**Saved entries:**
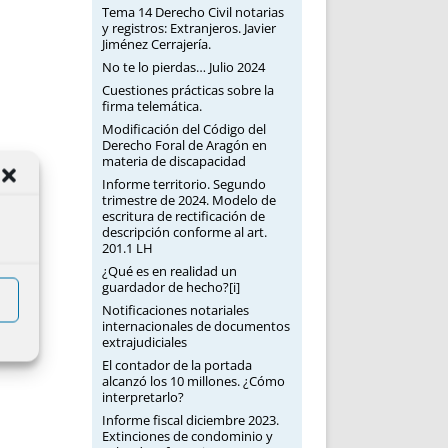
Tema 14 Derecho Civil notarias
y registros: Extranjeros. Javier
Jiménez Cerrajería.
No te lo pierdas… Julio 2024
Cuestiones prácticas sobre la
firma telemática.
Modificación del Código del
Derecho Foral de Aragón en
materia de discapacidad
Informe territorio. Segundo
trimestre de 2024. Modelo de
escritura de rectificación de
descripción conforme al art.
201.1 LH
¿Qué es en realidad un
guardador de hecho?[i]
Notificaciones notariales
internacionales de documentos
extrajudiciales
El contador de la portada
alcanzó los 10 millones. ¿Cómo
interpretarlo?
Informe fiscal diciembre 2023.
Extinciones de condominio y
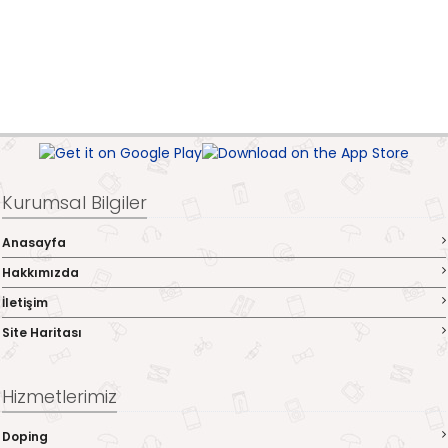
Kurumsal Bilgiler
Anasayfa
Hakkımızda
İletişim
Site Haritası
Hizmetlerimiz
Doping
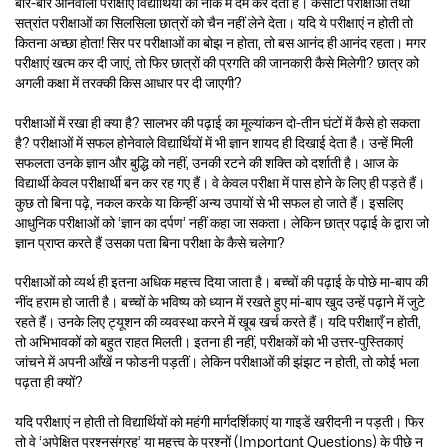
बार-बार आनेवाली परीक्षाएं विद्यार्थियों की नाक में दम कर देती हैं। कसौटी परीक्षाओं तथा
सत्रांत परीक्षाओं का सिलसिला छात्रों को चैन नहीं लेने देता। यदि ये परीक्षाएं न होती तो
कितना अच्छा होता! सिर पर परीक्षाओं का बोझ न होता, तो बस आनंद ही आनंद रहता। मगर
परीक्षाएं खत्म कर दी जाएं, तो फिर छात्रों की प्रगति की जानकारी कैसे मिलेगी? छात्र को
अगली कक्षा में तरक्की किस आधार पर दी जाएगी?
परीक्षाओं में रखा ही क्या है? सालभर की पढ़ाई का मूल्यांकन दो-तीन घंटों में कैसे हो सकता
है? परीक्षाओं में सफल होनेवाले विद्यार्थियों में भी ज्ञान शायद ही दिखाई देता है। उन्हें मिली
सफलता उनके ज्ञान और बुद्धि को नहीं, उनकी रटने की शक्ति को दर्शाती है। आज के
विद्यार्थी केवल परीक्षार्थी बन कर रह गए हैं। वे केवल परीक्षा में पास होने के लिए ही पड़ते हैं।
कुछ तो बिना पढ़े, नकल करके या किन्हीं अन्य उपायों से भी सफल हो जाते हैं। इसलिए
आधुनिक परीक्षाओं को ‘ज्ञान का दर्पण’ नहीं कहा जा सकता। लेकिन छात्र पढ़ाई के द्वारा जो
ज्ञान प्राप्त करते हैं उसका पता बिना परीक्षा के कैसे चलेगा?
परीक्षाओं को व्यर्थ ही इतना अधिक महत्त्व दिया जाता है। बच्चों की पढ़ाई के पोछे मा-बाप की
नींद हराम हो जाती है। बच्चों के भविष्य को ध्यान में रखते हुए मां-बाप खुद उन्हें पढ़ाने में जुटे
रहते हैं। उनके लिए ट्यूशन की व्यवस्था करने में खूब खर्च करते हैं। यदि परीक्षाएँ न होती,
तो अभिभावकों को बहुत राहत मिलती। इतना ही नहीं, परीक्षकों को भी उत्तर-पुस्तिकाएं
जांचने में अपनी आँखें न फोडनी पड़तीं। लेकिन परीक्षाओं की झंझट न होती, तो कोई भला
पढ़ता ही क्यों?
यदि परीक्षाएं न होती तो विद्यार्थियों को महंगी मार्गदर्शिकाएं या गाइडें खरीदनी न पड़ती। फिर
तो वे ‘अपेक्षित प्रश्नसंग्रह’ या महत्त्व के प्रश्नों (Important Questions) के पीछे न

**About this task:** Exactly the lines from the top of the entries through the line with "कितना अच्छा होता!", inclusive, must be given again, with every picture omitted.

**Exercise result:**
Tema 14 Derecho Civil notarias
y registros: Extranjeros. Javier
Jiménez Cerrajería.
No te lo pierdas… Julio 2024
Cuestiones prácticas sobre la
firma telemática.
Modificación del Código del
Derecho Foral de Aragón en
materia de discapacidad
Informe territorio. Segundo
trimestre de 2024. Modelo de
escritura de rectificación de
descripción conforme al art.
201.1 LH
¿Qué es en realidad un
guardador de hecho?[i]
Notificaciones notariales
internacionales de documentos
extrajudiciales
El contador de la portada
alcanzó los 10 millones. ¿Cómo
interpretarlo?
Informe fiscal diciembre 2023.
Extinciones de condominio y
Kurumsal Bilgiler
Anasayfa
Hakkımızda
İletişim
Site Haritası
Hizmetlerimiz
Doping
बार-बार आनेवाली परीक्षाएं विद्यार्थियों की नाक में दम कर देती हैं। कसौटी परीक्षाओं तथा
सत्रांत परीक्षाओं का सिलसिला छात्रों को चैन नहीं लेने देता। यदि ये परीक्षाएं न होती तो
कितना अच्छा होता! सिर पर परीक्षाओं का बोझ न होता, तो बस आनंद ही आनंद रहता। मगर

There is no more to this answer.